What the task requires »
Please return all lines of the data below containing the string "показателей".

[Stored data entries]
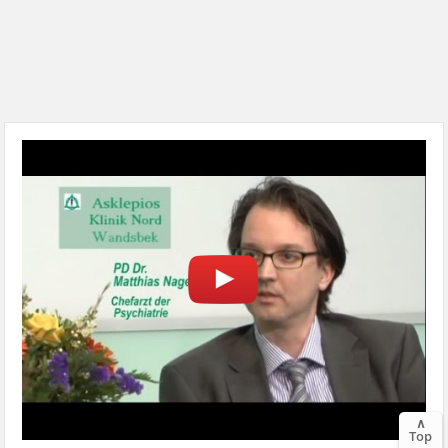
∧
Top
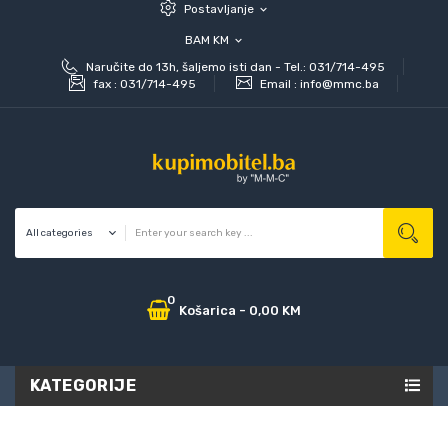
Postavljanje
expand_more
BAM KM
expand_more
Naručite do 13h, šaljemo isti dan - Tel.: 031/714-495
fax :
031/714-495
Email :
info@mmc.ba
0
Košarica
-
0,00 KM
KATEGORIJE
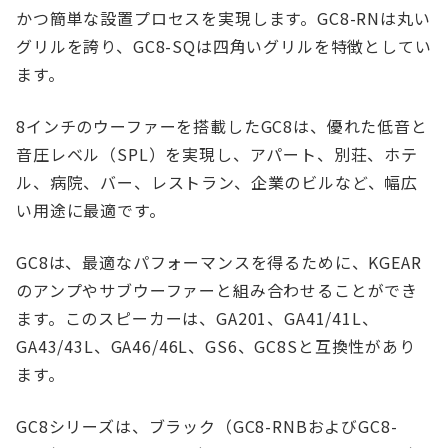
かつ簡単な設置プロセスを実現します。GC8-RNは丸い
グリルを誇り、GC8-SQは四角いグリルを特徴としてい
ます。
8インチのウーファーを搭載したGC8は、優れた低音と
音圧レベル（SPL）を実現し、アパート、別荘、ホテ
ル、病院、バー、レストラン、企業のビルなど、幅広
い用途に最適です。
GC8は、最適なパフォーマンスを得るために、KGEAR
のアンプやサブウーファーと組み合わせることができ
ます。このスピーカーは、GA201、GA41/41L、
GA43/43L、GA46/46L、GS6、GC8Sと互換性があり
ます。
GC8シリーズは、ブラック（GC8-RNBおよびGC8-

* * *

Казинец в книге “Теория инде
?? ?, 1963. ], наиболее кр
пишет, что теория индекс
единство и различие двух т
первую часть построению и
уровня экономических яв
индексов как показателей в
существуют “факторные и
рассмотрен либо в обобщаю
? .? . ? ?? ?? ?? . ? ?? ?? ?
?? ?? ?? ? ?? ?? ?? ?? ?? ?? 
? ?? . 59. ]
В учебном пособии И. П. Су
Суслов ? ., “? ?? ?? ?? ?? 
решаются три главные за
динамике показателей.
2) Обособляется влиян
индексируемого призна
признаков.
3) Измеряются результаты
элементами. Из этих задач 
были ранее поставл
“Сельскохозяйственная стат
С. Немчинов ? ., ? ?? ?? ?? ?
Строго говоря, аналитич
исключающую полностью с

...

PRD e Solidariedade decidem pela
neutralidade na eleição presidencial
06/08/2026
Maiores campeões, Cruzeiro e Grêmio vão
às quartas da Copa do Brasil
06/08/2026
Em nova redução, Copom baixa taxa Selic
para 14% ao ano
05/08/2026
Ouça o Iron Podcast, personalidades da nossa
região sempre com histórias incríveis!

Your solution »
индексов как показателей в
динамике показателей.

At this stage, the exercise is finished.